South Africans are a wounded people. We’ve been traumatized by our
past and remain frustrated by our present. This has stifled our capacity
to reconcile with each other as citizens of a democratic nation. But
reconciliation – the ability to extend trust beyond the narrow confines
of our racial or social group – is the key to our future. It is the
primary means by which we will be able to harness our greatest resource:
human capital.
These were some of the thoughts that Mamphela Ramphele – one of our
country’s most gifted academics, businesswomen and activists – shared
with the Democratic Alliance parliamentary caucus recently. I had asked
her to speak to us so that we might gain wisdom from her insights and
experience, as I have done with other thought leaders from all walks of
life.
But Ramphele’s frank discussion of black South Africans’ sense of
woundedness has reminded us of how much work remains to be done before
many South Africans feel that they have moved from victims to victors.
Our woundedness is often expressed in self-defeating ways. First,
many of us cannot shake the feeling that we are somehow lesser than
others.
However, we also know that this lingering sense of inferiority is
unwarranted. It is the sad legacy of a lie that has been thoroughly
discredited by our inspirational triumph over racism. The best anecdote
to this feeling is very thing that it threatens: achievement.
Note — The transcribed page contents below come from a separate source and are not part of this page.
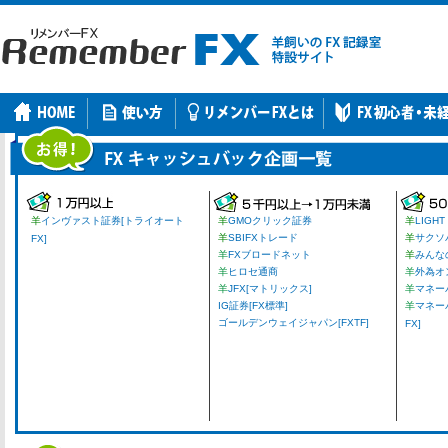
羊
インヴァスト証券[トライオート
羊
GMOクリック証券
羊
LIGHT
羊
SBIFXトレード
羊
サクソ
FX]
羊
FXブロードネット
羊
みんな
羊
ヒロセ通商
羊
外為オ
羊
JFX[マトリックス]
羊
マネーパ
IG証券[FX標準]
羊
マネー
ゴールデンウェイジャパン[FXTF]
FX]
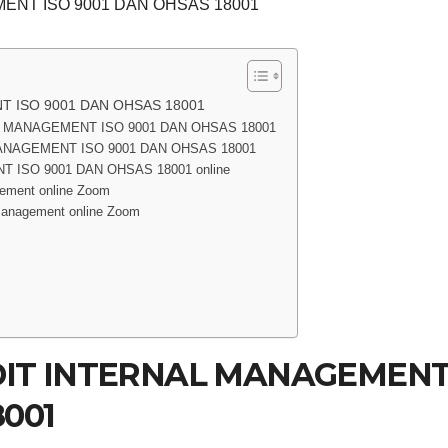
ENT ISO 9001 DAN OHSAS 18001
T ISO 9001 DAN OHSAS 18001
L MANAGEMENT ISO 9001 DAN OHSAS 18001
ANAGEMENT ISO 9001 DAN OHSAS 18001
T ISO 9001 DAN OHSAS 18001 online
gement online Zoom
 Management online Zoom
DIT INTERNAL MANAGEMEN
8001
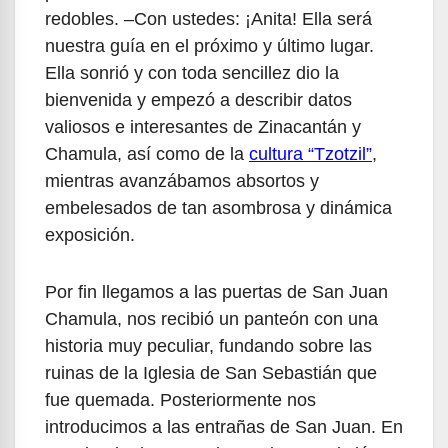
redobles. –Con ustedes: ¡Anita! Ella será
nuestra guía en el próximo y último lugar.
Ella sonrió y con toda sencillez dio la
bienvenida y empezó a describir datos
valiosos e interesantes de Zinacantán y
Chamula, así como de la
cultura “Tzotzil”
,
mientras avanzábamos absortos y
embelesados de tan asombrosa y dinámica
exposición.
Por fin llegamos a las puertas de San Juan
Chamula, nos recibió un panteón con una
historia muy peculiar, fundando sobre las
ruinas de la Iglesia de San Sebastián que
fue quemada. Posteriormente nos
introducimos a las entrañas de San Juan. En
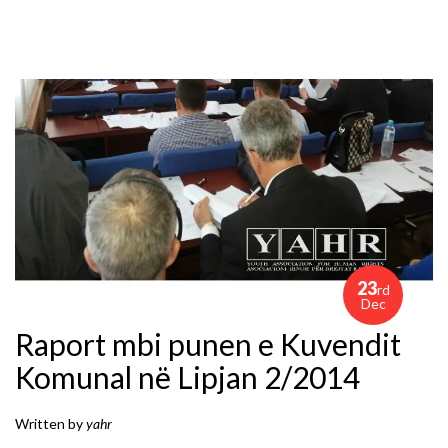
23
rd
Dec
Raport mbi punen e Kuvendit
Komunal në Lipjan 2/2014
Written by
yahr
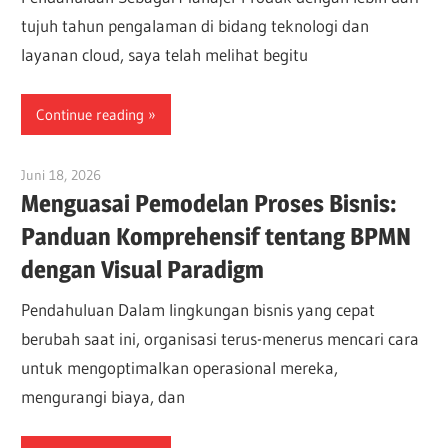
tujuh tahun pengalaman di bidang teknologi dan
layanan cloud, saya telah melihat begitu
Continue reading
Juni 18, 2026
curtis
Menguasai Pemodelan Proses Bisnis:
Panduan Komprehensif tentang BPMN
dengan Visual Paradigm
Pendahuluan Dalam lingkungan bisnis yang cepat
berubah saat ini, organisasi terus-menerus mencari cara
untuk mengoptimalkan operasional mereka,
mengurangi biaya, dan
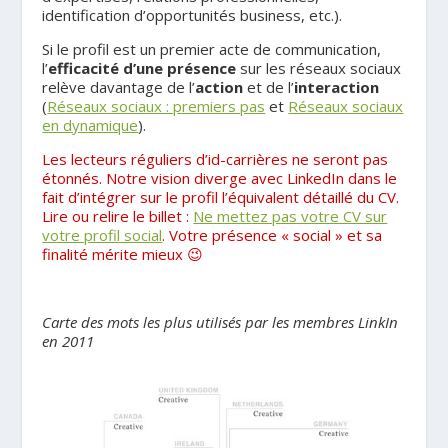
identification d’opportunités business, etc.).
Si le profil est un premier acte de communication,
l’
efficacité d’une présence
sur les réseaux sociaux
relève davantage de l’
action
et de l’
interaction
(
Réseaux sociaux : premiers pas
et
Réseaux sociaux
en dynamique
).
Les lecteurs réguliers d’id-carrières ne seront pas
étonnés. Notre vision diverge avec LinkedIn dans le
fait d’intégrer sur le profil l’équivalent détaillé du CV.
Lire ou relire le billet :
Ne mettez pas votre CV sur
votre profil social
. Votre présence « social » et sa
finalité mérite mieux 😉
.
Carte des mots les plus utilisés par les membres LinkIn
en 2011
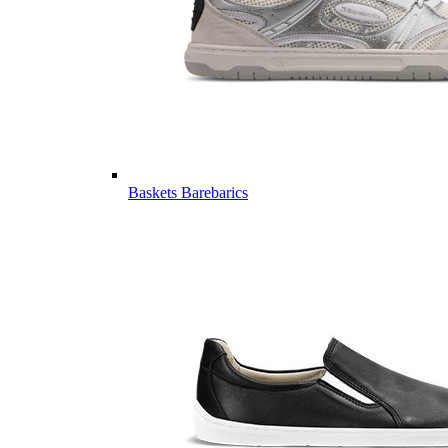
Baskets Barebarics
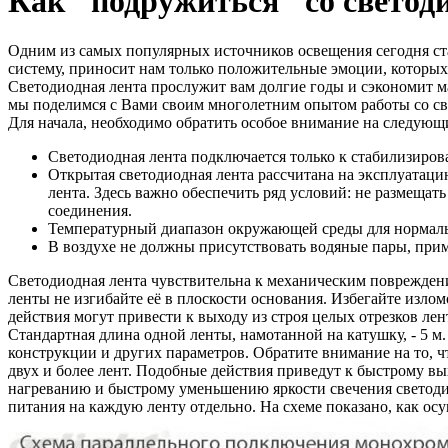
Как "подружиться" со светод
Одним из самых популярных источников освещения сегодня ста
систему, приносит нам только положительные эмоции, которых 
Светодиодная лента прослужит вам долгие годы и сэкономит ма
мы поделимся с Вами своим многолетним опытом работы со св
Для начала, необходимо обратить особое внимание на следующ
Светодиодная лента подключается только к стабилизиро
Открытая светодиодная лента рассчитана на эксплуатаци
лента. Здесь важно обеспечить ряд условий: не размеща
соединения.
Температурный диапазон окружающей среды для нормальн
В воздухе не должны присутствовать водяные пары, прим
Светодиодная лента чувствительна к механическим повреждения
ленты не изгибайте её в плоскости основания. Избегайте излом
действия могут привести к выходу из строя целых отрезков л
Стандартная длина одной ленты, намотанной на катушку, - 5 м
конструкции и других параметров. Обратите внимание на то, ч
двух и более лент. Подобные действия приведут к быстрому вых
нагреванию и быстрому уменьшению яркости свечения светодио
питания на каждую ленту отдельно. На схеме показано, как ос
When we
take the risk to act, and succeed, it is then we confirm to ourselves
and others that we are worthy.
That is why education is so important, because it provides the means
by which young people can confidently tackle the future, free of
psychological fetters. Sadly, our public education system – where most
black children go to school – plays just as much a role in limiting
students’ opportunities as it does in expanding them.
The second, and perhaps ironic, sentiment that arises from our
woundedness is a sense of entitlement. Our victimization acts as an
emotional and moral claim to special considerations. We end up nursing
our suffering so as to claim that we should enjoy greater rights,
privileges, perks or access than others.
Again, this is fully understandable, and it makes intuitive sense
when thinking of “balancing” things out. While this is useful for
assuring that blacks achieve redress for the wrongs of the past, at a
personal level it can be quite debilitating.
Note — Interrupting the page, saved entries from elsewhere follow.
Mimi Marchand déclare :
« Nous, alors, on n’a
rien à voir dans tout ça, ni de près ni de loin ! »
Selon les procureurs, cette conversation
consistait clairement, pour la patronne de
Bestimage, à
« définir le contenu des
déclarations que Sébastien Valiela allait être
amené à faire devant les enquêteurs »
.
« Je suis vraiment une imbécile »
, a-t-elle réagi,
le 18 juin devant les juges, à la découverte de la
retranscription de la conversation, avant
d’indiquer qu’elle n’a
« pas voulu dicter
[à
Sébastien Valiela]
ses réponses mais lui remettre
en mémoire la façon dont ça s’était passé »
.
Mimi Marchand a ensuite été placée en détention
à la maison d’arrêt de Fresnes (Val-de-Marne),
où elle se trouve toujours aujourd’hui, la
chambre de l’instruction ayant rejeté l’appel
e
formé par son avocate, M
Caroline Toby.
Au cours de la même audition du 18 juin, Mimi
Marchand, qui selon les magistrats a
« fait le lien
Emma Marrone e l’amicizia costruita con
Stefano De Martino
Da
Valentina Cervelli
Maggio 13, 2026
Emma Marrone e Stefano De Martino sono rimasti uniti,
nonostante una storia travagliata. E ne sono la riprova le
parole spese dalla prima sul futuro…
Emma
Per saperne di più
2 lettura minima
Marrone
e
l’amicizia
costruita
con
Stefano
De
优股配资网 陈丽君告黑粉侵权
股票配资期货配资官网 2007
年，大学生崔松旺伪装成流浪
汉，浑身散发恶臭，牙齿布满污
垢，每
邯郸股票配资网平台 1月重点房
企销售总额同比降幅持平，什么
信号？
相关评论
Entitlement is the haven of mediocrity, the place where innovation
and ingenuity go to lie down. That’s the problem with an entitled
mindset. It does not spur thoughtful or challenging responses to one’s
circumstances, but relinquishes problem-solving to the state. It makes
us passive and brittle, when we should be pro-active and open to new
opportunities.
Lastly, our woundedness can make us brittle about failure. Rather
than own up to the fact that we are not living up to our potential, we
call for lower standards so that poor results end up being hailed as
successes. This is what we’ve done with education, celebrating the
mediocrity of students “passing” a test with a 30% mark. A key indicator
of our maturity as masters – not victims – of our fate is that we can
acknowledge our failures and make a plan for moving forward.
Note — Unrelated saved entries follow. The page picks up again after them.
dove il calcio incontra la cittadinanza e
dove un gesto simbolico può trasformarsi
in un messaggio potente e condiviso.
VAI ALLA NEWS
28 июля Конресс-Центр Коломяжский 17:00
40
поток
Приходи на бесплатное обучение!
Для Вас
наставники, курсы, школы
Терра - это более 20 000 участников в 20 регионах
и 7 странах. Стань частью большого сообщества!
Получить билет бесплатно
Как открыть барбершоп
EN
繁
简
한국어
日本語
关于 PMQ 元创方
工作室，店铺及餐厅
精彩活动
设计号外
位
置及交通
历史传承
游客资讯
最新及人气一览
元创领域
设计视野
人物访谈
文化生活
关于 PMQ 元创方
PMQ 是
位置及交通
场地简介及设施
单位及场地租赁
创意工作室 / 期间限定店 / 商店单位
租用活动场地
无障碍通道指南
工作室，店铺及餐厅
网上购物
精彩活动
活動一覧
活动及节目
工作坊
We do not want to forget the past, but we want to learn from it for
the sake of the future. We do not want to deny that we have been damaged
by apartheid, but that that experience by no means defines the fullness
of who we are.
We – yet again – hold the key to our own liberation. We need to use
that key to move from a state of victimhood to mastery of our
environment and our lives.
Dr. Wilmot James is DA Federal Chairperson.